Tip:
Nonfiction is for answers. Fiction is for questions.
Certainly, fiction
has much to teach, and not just about society or morality, but also about
ornithology, teen pregnancy, Victoria’s reign, the Song of Songs, and so on.
But if fiction accomplishes this teaching with a sound that’s overtly
educational, most readers close the book. What’s the solution? Questions.
The questions that
propel fiction originate in the writer’s own questions:
~ Who is the audience?
~ Why struggle
through this when I might make more money at McDonald’s?
~ Does my plot
deliver my theme?
~ Wait. Do I have a
theme? If not, do I need one?
Start there. Then consider
your writing lifestyle. Maybe, like many writers, you’re addicted to critique,
conferences, coaching, and a canon composed of brilliant minds like John
Truby’s, Robert McKee’s, Donald Maass’s, John Gardner’s, and so on. Great!
Yet instruction doesn’t
necessarily pose questions the way that good feedback does. Do you let rules or
explanations bury the fundamental questions?
Whether you struggle with your first or twenty-first
draft, work alone or with a group, certain questions always apply:
- Is your scenario original and electric? Too good to ignore?
- Does at least one character evoke empathy?
- Do you capitalize on your point of view?
- Do you open the first chapter, and every chapter and scene
thereafter, with a big bang?
- Do the details support the story, or mostly your own subjective
interests?
- Do you dramatize what’s truly exciting, and summarize what isn’t?
- Does your plot keep readers turning pages?
- Is your story more important to you than your readers are? (Oh, oh.)
- Are too many of your sentences annoying?

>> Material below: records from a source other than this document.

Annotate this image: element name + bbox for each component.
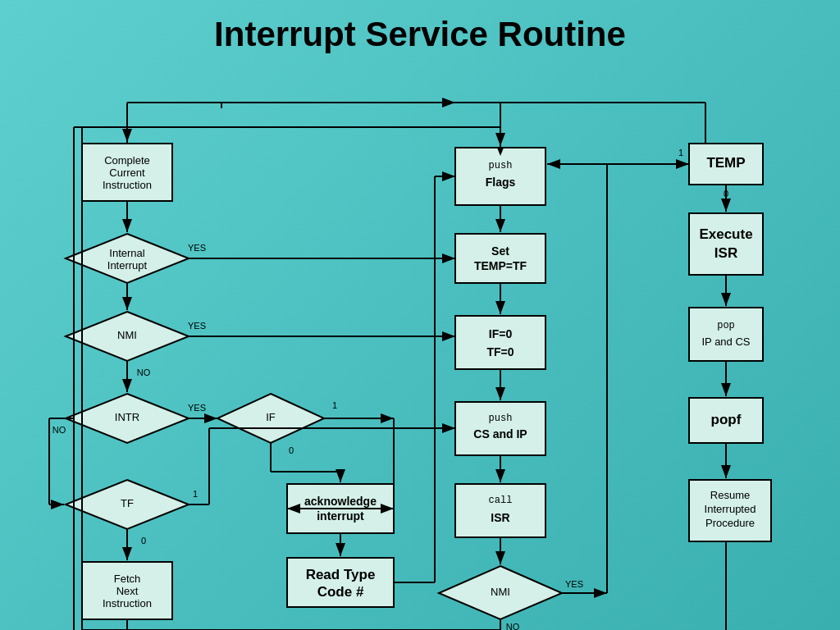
resume-text3: Procedure xyxy=(705,517,755,529)
pop-ip-cs-text: IP and CS xyxy=(701,336,750,348)
acknowledge-text2: interrupt xyxy=(317,509,364,523)
zero-label-if: 0 xyxy=(289,445,294,455)
if0-tf0-box xyxy=(455,316,546,369)
tf0-text: TF=0 xyxy=(486,345,514,358)
if0-text: IF=0 xyxy=(489,327,513,340)
pop-label: pop xyxy=(717,320,735,331)
no-label-intr: NO xyxy=(52,425,66,435)
no-label-2: NO xyxy=(137,368,151,377)
one-label-tf: 1 xyxy=(193,489,198,499)
zero-label-tf: 0 xyxy=(141,536,146,546)
tf-text: TF xyxy=(121,497,134,509)
push-cs-ip-text: CS and IP xyxy=(473,427,527,441)
internal-interrupt-text2: Interrupt xyxy=(107,259,148,272)
one-label-temp: 1 xyxy=(678,148,683,158)
set-temp-text1: Set xyxy=(491,244,509,258)
complete-current-text1: Complete xyxy=(104,154,150,167)
nmi1-text: NMI xyxy=(117,329,137,341)
acknowledge-text1: acknowledge xyxy=(304,495,377,508)
one-label-if: 1 xyxy=(332,400,337,410)
execute-isr-text2: ISR xyxy=(714,245,737,261)
resume-text2: Interrupted xyxy=(705,503,756,515)
complete-current-text3: Instruction xyxy=(103,179,152,191)
temp-text: TEMP xyxy=(706,155,745,171)
yes-label-3: YES xyxy=(188,403,206,413)
execute-isr-text1: Execute xyxy=(699,226,752,242)
resume-text1: Resume xyxy=(710,489,750,501)
internal-interrupt-text1: Internal xyxy=(109,247,144,259)
if-text: IF xyxy=(266,411,276,423)
no-label-nmi2: NO xyxy=(506,622,520,630)
yes-label-1: YES xyxy=(188,243,206,253)
yes-label-2: YES xyxy=(188,321,206,331)
read-type-text1: Read Type xyxy=(306,567,376,582)
pop-ip-cs-box xyxy=(689,308,763,361)
read-type-text2: Code # xyxy=(317,584,364,600)
intr-text: INTR xyxy=(115,411,139,423)
call-isr-text: ISR xyxy=(491,511,509,524)
set-temp-text2: TEMP=TF xyxy=(474,259,527,272)
push-flags-text: Flags xyxy=(486,176,516,189)
complete-current-text2: Current xyxy=(109,167,145,179)
push-flags-label: push xyxy=(489,160,513,171)
title: Interrupt Service Routine xyxy=(0,0,840,62)
fetch-next-text2: Next xyxy=(116,585,139,597)
nmi2-text: NMI xyxy=(491,586,510,598)
popf-text: popf xyxy=(711,412,742,427)
fetch-next-text1: Fetch xyxy=(114,573,141,585)
call-isr-label: call xyxy=(489,495,513,506)
yes-label-nmi2: YES xyxy=(565,579,583,589)
push-cs-ip-label: push xyxy=(489,413,513,424)
fetch-next-text3: Instruction xyxy=(103,597,152,609)
execute-isr-box xyxy=(689,213,763,275)
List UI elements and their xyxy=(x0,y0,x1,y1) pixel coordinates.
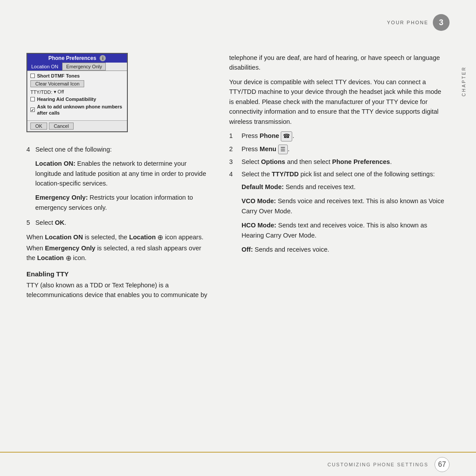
ask-unknown-checkbox[interactable] xyxy=(30,108,35,112)
hearing-aid-row: Hearing Aid Compatibility xyxy=(30,97,124,102)
location-on-block: Location ON: Enables the network to dete… xyxy=(35,159,212,212)
footer-text: CUSTOMIZING PHONE SETTINGS xyxy=(327,462,428,467)
para1: telephone if you are deaf, are hard of h… xyxy=(229,53,445,73)
location-on-term: Location ON: xyxy=(35,160,75,167)
right-step4: 4 Select the TTY/TDD pick list and selec… xyxy=(229,169,445,179)
short-dtmf-row: Short DTMF Tones xyxy=(30,73,124,78)
menu-button-icon: ☰ xyxy=(278,145,288,154)
dialog-footer: OK Cancel xyxy=(27,120,127,131)
phone-button-icon: ☎ xyxy=(281,131,292,141)
hco-mode: HCO Mode: Sends text and receives voice.… xyxy=(242,220,445,240)
chapter-vertical-label: CHAPTER xyxy=(461,66,466,97)
when-location-on-para: When Location ON is selected, the Locati… xyxy=(26,232,212,264)
tab-location-on[interactable]: Location ON xyxy=(27,63,62,71)
tty-para: TTY (also known as a TDD or Text Telepho… xyxy=(26,280,212,300)
dialog-title: Phone Preferences i xyxy=(27,54,127,63)
page-footer: CUSTOMIZING PHONE SETTINGS 67 xyxy=(0,452,476,476)
right-step2-num: 2 xyxy=(229,144,236,154)
tab-emergency-only[interactable]: Emergency Only xyxy=(62,63,106,71)
clear-voicemail-button[interactable]: Clear Voicemail Icon xyxy=(30,80,84,87)
ok-button[interactable]: OK xyxy=(30,123,47,130)
step4-number: 4 xyxy=(26,146,30,153)
emergency-only-bold: Emergency Only xyxy=(45,245,95,252)
phone-preferences-dialog: Phone Preferences i Location ON Emergenc… xyxy=(26,53,128,132)
enabling-tty-heading: Enabling TTY xyxy=(26,270,212,278)
cancel-button[interactable]: Cancel xyxy=(49,123,74,130)
location-label: Location xyxy=(129,234,156,241)
right-step3: 3 Select Options and then select Phone P… xyxy=(229,157,445,167)
dialog-tabs: Location ON Emergency Only xyxy=(27,63,127,71)
page-number: 67 xyxy=(435,457,450,472)
dialog-body: Short DTMF Tones Clear Voicemail Icon TT… xyxy=(27,71,127,120)
right-step1: 1 Press Phone ☎. xyxy=(229,131,445,141)
right-step2: 2 Press Menu ☰. xyxy=(229,144,445,154)
mode-descriptions: Default Mode: Sends and receives text. V… xyxy=(242,182,445,255)
chapter-label: YOUR PHONE xyxy=(387,20,428,25)
off-mode: Off: Sends and receives voice. xyxy=(242,245,445,254)
tty-tdd-row: TTY/TDD: ▾ Off xyxy=(30,89,124,95)
right-step3-num: 3 xyxy=(229,157,236,167)
right-column: telephone if you are deaf, are hard of h… xyxy=(229,53,445,441)
right-step4-num: 4 xyxy=(229,169,236,179)
clear-voicemail-row: Clear Voicemail Icon xyxy=(30,80,124,87)
left-column: Phone Preferences i Location ON Emergenc… xyxy=(26,53,212,441)
location-on-bold: Location ON xyxy=(45,234,83,241)
default-mode: Default Mode: Sends and receives text. xyxy=(242,182,445,192)
chapter-number: 3 xyxy=(433,14,450,31)
page-header: YOUR PHONE 3 xyxy=(387,14,450,31)
location-icon-slash: ⊕ xyxy=(66,253,71,264)
step5-label: 5 Select OK. xyxy=(26,218,212,227)
short-dtmf-checkbox[interactable] xyxy=(30,74,35,78)
right-step1-num: 1 xyxy=(229,131,236,141)
step4-label: 4 Select one of the following: xyxy=(26,145,212,154)
para2: Your device is compatible with select TT… xyxy=(229,77,445,126)
step5-number: 5 xyxy=(26,219,30,226)
hearing-aid-checkbox[interactable] xyxy=(30,97,35,101)
info-icon: i xyxy=(100,55,106,61)
emergency-only-term: Emergency Only: xyxy=(35,194,88,201)
vco-mode: VCO Mode: Sends voice and receives text.… xyxy=(242,196,445,216)
location-label2: Location xyxy=(37,254,63,261)
ask-unknown-row: Ask to add unknown phone numbers after c… xyxy=(30,104,124,116)
location-icon: ⊕ xyxy=(157,232,163,243)
main-content: Phone Preferences i Location ON Emergenc… xyxy=(26,53,445,441)
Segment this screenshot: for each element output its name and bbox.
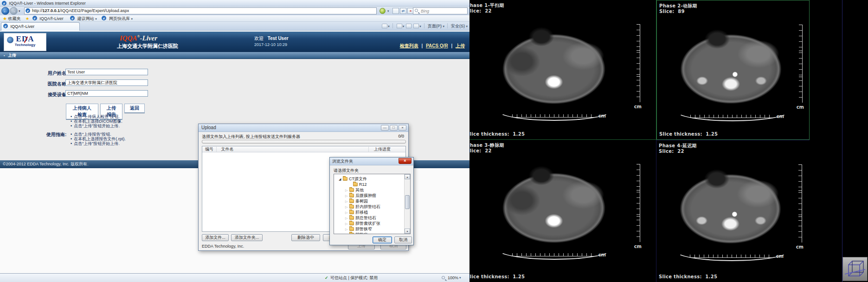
ct-quadrant-phase1[interactable]: Phase 1-平扫期Slice: 22 cm cm Slice thickne… <box>469 0 656 140</box>
scroll-down-icon[interactable]: ▾ <box>405 229 410 234</box>
column-progress[interactable]: 上传进度 <box>374 147 391 151</box>
tree-item[interactable]: R12 <box>339 182 410 187</box>
hospital-field[interactable] <box>65 79 148 86</box>
favorites-shortcut-iqqa[interactable]: IQQA®-Liver <box>39 16 64 21</box>
tree-item-label[interactable]: 胆管狭窄 <box>355 227 372 231</box>
address-dropdown-icon[interactable]: ▾ <box>387 9 389 13</box>
tree-root-label[interactable]: CT源文件 <box>349 177 367 181</box>
nav-upload-link[interactable]: 上传 <box>456 43 465 48</box>
feeds-icon[interactable] <box>397 24 402 28</box>
tree-item[interactable]: ▷胆管癌 <box>339 232 410 234</box>
web-slices-button[interactable]: 网页快讯库 <box>109 16 130 21</box>
search-box[interactable] <box>413 7 468 14</box>
read-mail-icon[interactable] <box>406 24 411 28</box>
tree-expanded-icon[interactable]: ◢ <box>339 177 343 182</box>
tree-item[interactable]: ▷肝内胆管结石 <box>339 204 410 210</box>
suggested-sites-caret-icon[interactable]: ▾ <box>95 17 97 20</box>
browse-cancel-button[interactable]: 取消 <box>394 236 412 243</box>
ct-quadrant-phase4[interactable]: Phase 4-延迟期Slice: 22 cm cm Slice thickne… <box>656 140 810 282</box>
ok-button[interactable]: 确定 <box>373 236 392 243</box>
browse-dialog-titlebar[interactable]: 浏览文件夹 × <box>330 157 413 165</box>
suggested-sites-button[interactable]: 建议网站 <box>77 16 94 21</box>
column-filename[interactable]: 文件名 <box>221 147 234 151</box>
web-slices-caret-icon[interactable]: ▾ <box>131 17 133 20</box>
orientation-cube-widget[interactable] <box>842 257 868 281</box>
nav-exam-list-link[interactable]: 检查列表 <box>400 43 418 48</box>
folder-tree[interactable]: ◢CT源文件 R12 ▷其他 ▷后腹膜肿瘤 ▷秦树园 ▷肝内胆管结石 ▷肝移植 … <box>334 174 411 234</box>
tree-item-label[interactable]: 后腹膜肿瘤 <box>355 193 376 198</box>
compatibility-view-icon[interactable] <box>379 8 386 14</box>
forward-button[interactable]: → <box>10 7 18 15</box>
hospital-name: 上海交通大学附属仁济医院 <box>117 43 178 50</box>
tree-item-label[interactable]: R12 <box>359 182 367 187</box>
vertical-ruler: cm <box>799 25 803 103</box>
ct-quadrant-phase3[interactable]: Phase 3-静脉期Slice: 22 cm cm Slice thickne… <box>469 140 656 282</box>
search-input[interactable] <box>421 8 465 14</box>
tree-item[interactable]: ▷胆总管结石 <box>339 215 410 221</box>
page-menu[interactable]: 页面(P) <box>428 24 442 28</box>
close-icon[interactable]: × <box>399 125 406 131</box>
history-dropdown-icon[interactable]: ▾ <box>19 9 20 13</box>
scroll-up-icon[interactable]: ▴ <box>405 174 410 179</box>
url-path: /IQQAEEI2/Page/Expert/Upload.aspx <box>60 8 129 13</box>
tree-item[interactable]: ▷胆管囊状扩张 <box>339 221 410 226</box>
tree-item-label[interactable]: 胆总管结石 <box>355 216 376 220</box>
tree-item-label[interactable]: 秦树园 <box>355 199 368 203</box>
browse-close-icon[interactable]: × <box>399 158 411 164</box>
tree-collapsed-icon[interactable]: ▷ <box>345 232 349 234</box>
tree-item[interactable]: ▷秦树园 <box>339 198 410 204</box>
tree-scrollbar[interactable]: ▴ ▾ <box>404 174 410 234</box>
safety-menu-caret-icon[interactable]: ▾ <box>466 25 468 28</box>
tab-bar: e IQQA®-Liver ▾ ▾ ▾ 页面(P) ▾ 安全(S) ▾ <box>0 22 469 31</box>
folder-icon <box>343 177 347 181</box>
url-input[interactable]: e http://127.0.0.1/IQQAEEI2/Page/Expert/… <box>24 7 377 14</box>
page-favicon: e <box>26 8 30 13</box>
user-name-field[interactable] <box>65 69 148 75</box>
tree-item[interactable]: ▷胆管狭窄 <box>339 226 410 232</box>
print-icon[interactable] <box>413 24 419 28</box>
back-button[interactable]: ← <box>1 7 9 15</box>
add-favorite-star-icon[interactable]: ★ <box>26 16 29 21</box>
tree-item-label[interactable]: 胆管癌 <box>355 232 368 234</box>
add-file-button[interactable]: 添加文件... <box>202 234 229 241</box>
column-no[interactable]: 编号 <box>205 147 213 151</box>
page-icon-button[interactable] <box>392 8 399 14</box>
ruler-unit-label: cm <box>796 244 804 249</box>
ct-quadrant-phase2[interactable]: Phase 2-动脉期Slice: 89 cm cm Slice thickne… <box>656 0 810 140</box>
tree-item-label[interactable]: 肝内胆管结石 <box>355 204 380 209</box>
favorites-button[interactable]: 收藏夹 <box>8 16 21 21</box>
tree-item-label[interactable]: 胆管囊状扩张 <box>355 221 380 226</box>
page-menu-caret-icon[interactable]: ▾ <box>443 25 444 28</box>
scrollbar-thumb[interactable] <box>405 195 410 209</box>
feeds-caret-icon[interactable]: ▾ <box>403 25 405 28</box>
print-caret-icon[interactable]: ▾ <box>419 25 421 28</box>
tree-item[interactable]: ▷后腹膜肿瘤 <box>339 193 410 198</box>
zoom-icon[interactable] <box>442 276 445 279</box>
refresh-button[interactable]: ⇄ <box>400 8 406 14</box>
zoom-level[interactable]: 100% <box>448 274 458 282</box>
home-caret-icon[interactable]: ▾ <box>388 25 390 28</box>
tree-root-row[interactable]: ◢CT源文件 <box>339 176 410 182</box>
zoom-caret-icon[interactable]: ▾ <box>459 274 461 282</box>
ruler-unit-label: cm <box>776 254 784 259</box>
ruler-unit-label: cm <box>797 105 804 110</box>
home-icon[interactable] <box>382 24 387 28</box>
tree-item[interactable]: ▷肝移植 <box>339 210 410 215</box>
folder-icon <box>349 222 354 225</box>
maximize-icon[interactable]: □ <box>390 125 398 131</box>
upload-dialog-titlebar[interactable]: Upload — □ × <box>199 124 408 132</box>
remove-selected-button[interactable]: 删除选中 <box>291 234 320 241</box>
back-button-form[interactable]: 返回 <box>124 104 145 113</box>
add-folder-button[interactable]: 添加文件夹... <box>231 234 263 241</box>
minimize-icon[interactable]: — <box>381 125 389 131</box>
tree-item[interactable]: ▷其他 <box>339 187 410 193</box>
tree-item-label[interactable]: 肝移植 <box>355 210 368 215</box>
favorites-star-icon[interactable]: ★ <box>3 16 7 21</box>
tab-iqqa-liver[interactable]: e IQQA®-Liver <box>1 22 80 31</box>
phase-label: Phase 2-动脉期Slice: 89 <box>659 3 697 14</box>
device-field[interactable] <box>65 90 148 97</box>
safety-menu[interactable]: 安全(S) <box>451 24 465 28</box>
nav-pacs-link[interactable]: PACS Q/R <box>426 43 448 48</box>
tree-item-label[interactable]: 其他 <box>355 188 364 192</box>
browser-window: e IQQA®-Liver - Windows Internet Explore… <box>0 0 469 282</box>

- Does your novel ask more questions than it answers?
The best fiction
leaves us with questions. Nathaniel Hawthorne wonders whether hypocrisy is more
contemptible than adultery. F. Scott Fitzgerald invites us to decide what the
past means. Harper Lee asks if we ever considered the connection between
innocence versus racism or sexism. Tracy Chevalier questions whether we noticed
how many women influenced a history peopled with men. Jonathan Franzen
speculates on the meaning of “purity.”